Description of the task: Collect all lines containing the word "first" from the data.

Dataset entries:
========================================
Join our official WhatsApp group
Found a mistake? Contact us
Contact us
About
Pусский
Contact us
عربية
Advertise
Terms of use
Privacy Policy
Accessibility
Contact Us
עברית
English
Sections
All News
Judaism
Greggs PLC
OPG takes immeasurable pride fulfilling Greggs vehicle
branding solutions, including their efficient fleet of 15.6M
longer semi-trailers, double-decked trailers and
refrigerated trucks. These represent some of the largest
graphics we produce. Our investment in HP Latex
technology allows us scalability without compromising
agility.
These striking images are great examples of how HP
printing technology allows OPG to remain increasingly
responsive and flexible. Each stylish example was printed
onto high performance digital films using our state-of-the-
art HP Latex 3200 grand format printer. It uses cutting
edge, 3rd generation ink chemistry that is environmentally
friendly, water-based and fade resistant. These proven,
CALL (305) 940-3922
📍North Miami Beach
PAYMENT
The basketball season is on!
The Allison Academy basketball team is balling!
========================================
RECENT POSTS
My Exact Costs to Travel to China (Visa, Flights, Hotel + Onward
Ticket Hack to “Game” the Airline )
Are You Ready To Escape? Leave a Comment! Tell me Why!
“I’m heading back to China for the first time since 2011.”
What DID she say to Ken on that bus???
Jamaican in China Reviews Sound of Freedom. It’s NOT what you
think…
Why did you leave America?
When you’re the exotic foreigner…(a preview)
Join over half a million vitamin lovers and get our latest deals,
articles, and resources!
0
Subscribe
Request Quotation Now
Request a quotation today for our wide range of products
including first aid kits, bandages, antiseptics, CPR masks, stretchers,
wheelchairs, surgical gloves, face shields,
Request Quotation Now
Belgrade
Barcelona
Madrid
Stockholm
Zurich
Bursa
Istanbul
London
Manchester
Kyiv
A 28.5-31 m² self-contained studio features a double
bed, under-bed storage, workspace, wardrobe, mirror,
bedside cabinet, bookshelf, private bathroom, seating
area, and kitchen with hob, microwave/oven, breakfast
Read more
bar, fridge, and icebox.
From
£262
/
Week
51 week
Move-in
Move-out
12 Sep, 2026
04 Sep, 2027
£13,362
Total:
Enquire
========================================
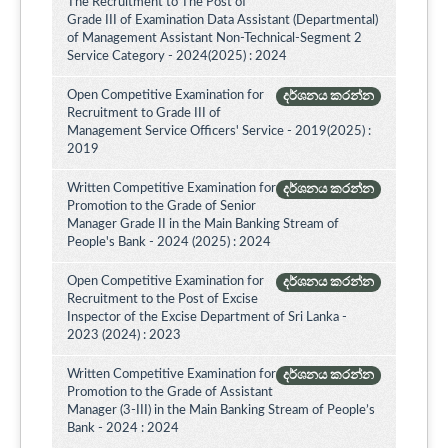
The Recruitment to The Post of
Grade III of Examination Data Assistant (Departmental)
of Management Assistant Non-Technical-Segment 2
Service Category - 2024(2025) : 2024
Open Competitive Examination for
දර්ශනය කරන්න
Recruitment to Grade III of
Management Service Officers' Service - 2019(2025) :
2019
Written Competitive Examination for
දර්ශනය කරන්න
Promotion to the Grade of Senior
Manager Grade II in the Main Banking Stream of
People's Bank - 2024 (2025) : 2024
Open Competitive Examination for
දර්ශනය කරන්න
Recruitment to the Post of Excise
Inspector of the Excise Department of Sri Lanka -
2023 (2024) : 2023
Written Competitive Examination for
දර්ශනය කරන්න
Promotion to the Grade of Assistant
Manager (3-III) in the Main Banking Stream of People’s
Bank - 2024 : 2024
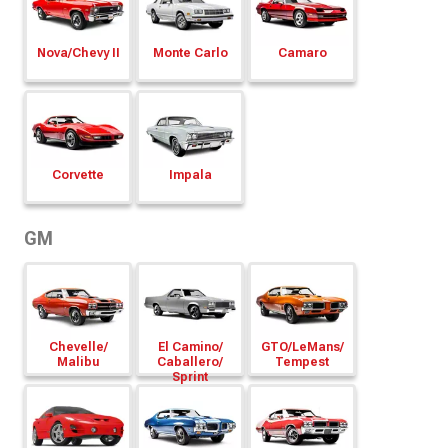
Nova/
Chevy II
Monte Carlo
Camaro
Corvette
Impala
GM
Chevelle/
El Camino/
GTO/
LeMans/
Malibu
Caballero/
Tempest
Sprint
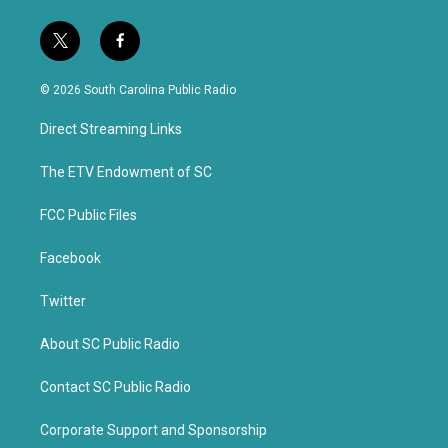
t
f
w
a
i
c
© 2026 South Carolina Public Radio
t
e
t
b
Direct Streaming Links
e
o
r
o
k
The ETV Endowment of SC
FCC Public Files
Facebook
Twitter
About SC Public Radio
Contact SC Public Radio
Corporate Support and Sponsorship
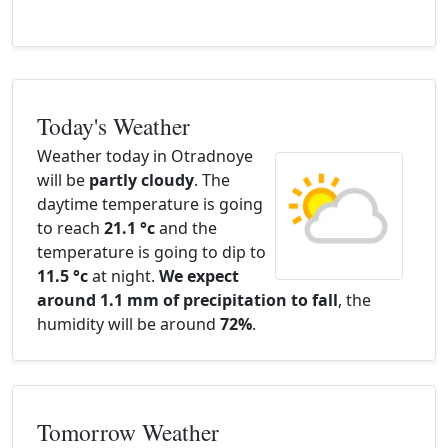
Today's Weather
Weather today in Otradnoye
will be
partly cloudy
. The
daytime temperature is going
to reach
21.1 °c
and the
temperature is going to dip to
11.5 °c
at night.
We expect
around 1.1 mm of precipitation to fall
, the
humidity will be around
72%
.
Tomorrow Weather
========================================
Exercise response:
“I’m heading back to China for the first time since 2011.”
including first aid kits, bandages, antiseptics, CPR masks, stretchers,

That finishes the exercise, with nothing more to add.